Gemäß einer neuen Studie ist die Ausländerfeindlichkeit in der deutschen Bevölkerung auf dem Vormarsch. Muslimen schlägt besonderes Unbehagen entgegen.
Fremdenfeindliche und antidemokratische Ansichten in Deutschland nehmen offenbar deutlich zu. Jeder zehnte Staatsbürger wünscht sich einen „Führer“, jeder Dritte will Ausländer zurück in ihr Heimatland schicken. Das zeigen die Ergebnisse der Studie „Die Mitte in der Krise – Rechtsextreme Einstellungen in Deutschland 2010“ im Auftrag der SPD-nahen Friedrich-Ebert-Stiftung. „Wir müssen dieses Jahr einen Anstieg von dezidiert antidemokratischen und rassistischen Einstellungen feststellen“, bewerten die Autoren das Ergebnis der Befragung. Dafür hatten sie im Frühjahr mehr als 2400 Menschen interviewt. 35,6 Prozent stimmten der Aussage zu, dass „die Bundesrepublik in gefährlichem Maß überfremdet“ sei.

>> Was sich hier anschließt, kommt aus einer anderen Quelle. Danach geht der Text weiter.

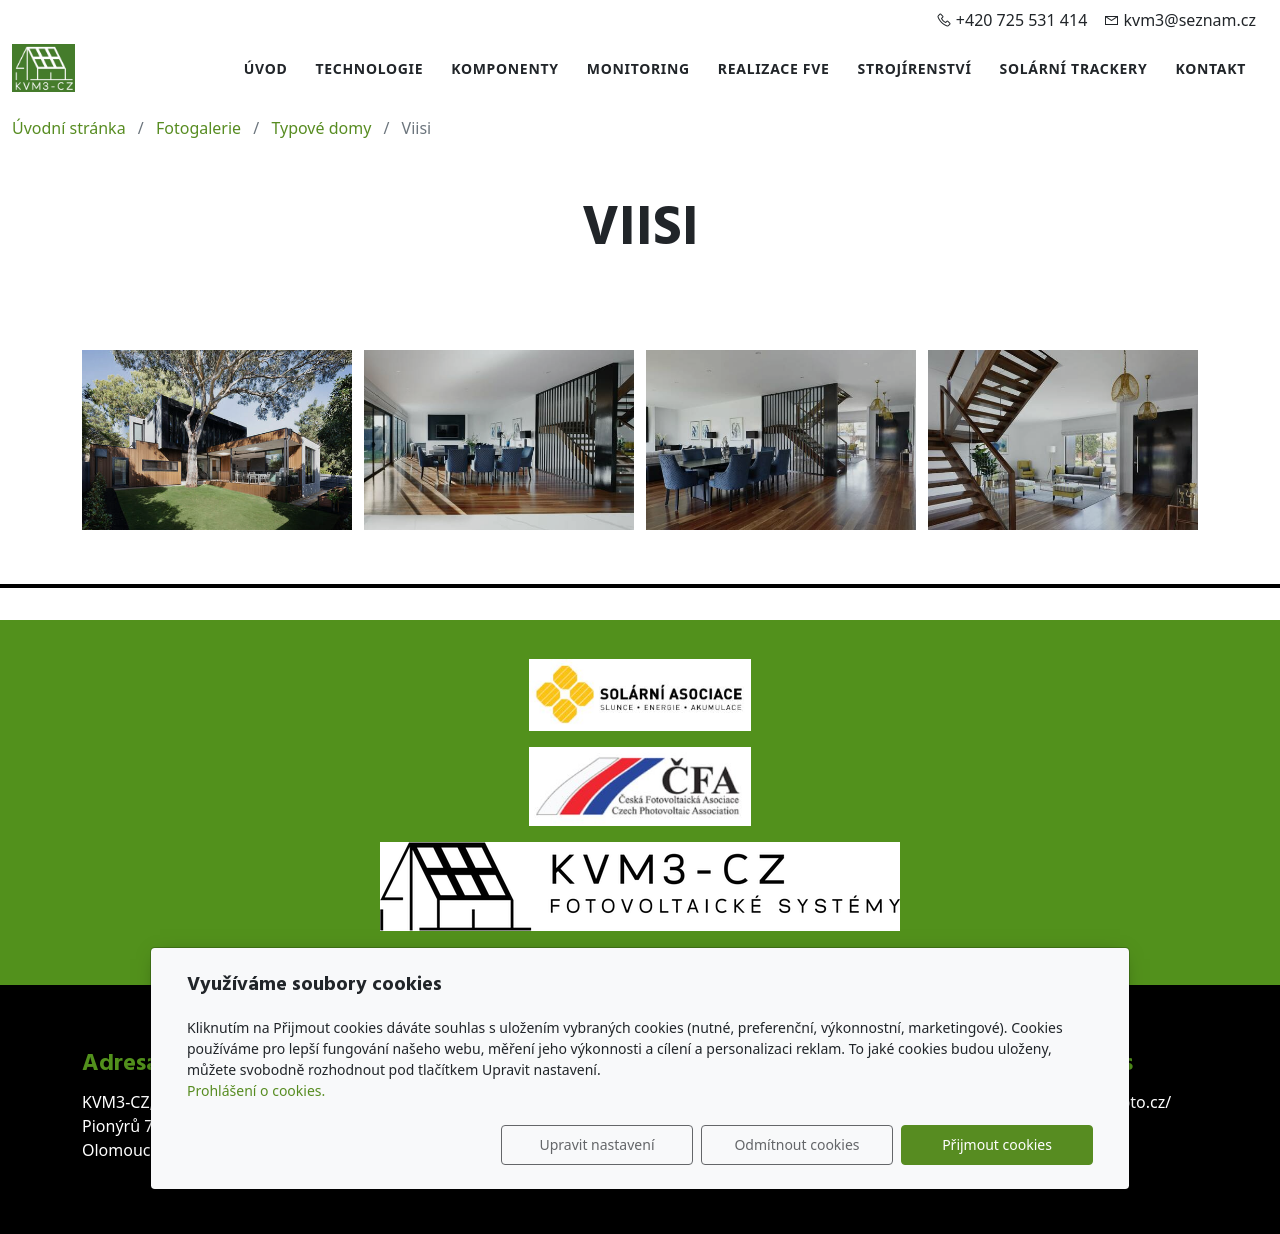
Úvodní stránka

Besonders dem Islam, zu dem die Forscher einen eigenen Fragebogen entwickelt haben, schlägt große Ablehnung entgegen: Die Religionsausübung für Muslime wollen bundesweit 58,4 Prozent, in Ostdeutschland sogar 75,7 Prozent der Befragten erheblich einschränken.
„Moderner Rassismus“
Bemerkenswert ist, dass dieser Feststellung mehr als die Hälfte derjenigen zugestimmt haben, die rassistischen Aussagen ansonsten überwiegend ablehnend gegenüberstehen. Die Autoren schließen daraus, dass sich eine Art „moderner Rassismus“ entwickle, der an kulturellen Unterschieden ansetzt und nicht mehr biologistisch geprägt ist. Es sei zu befürchten, dass die Akzeptanz islamfeindlicher Aussagen für rechtsextreme Parteien die Möglichkeit bietet, auch anderen ideologischen Elementen des Rechtsextremismus Platz zu verschaffen. Zudem sei es wahrscheinlich, dass die Werte seit der Befragung im Frühjahr durch die öffentliche Debatte um die umstrittenen Thesen des Ex-Bundesbankvorstands Thilo Sarrazin noch gestiegen seien.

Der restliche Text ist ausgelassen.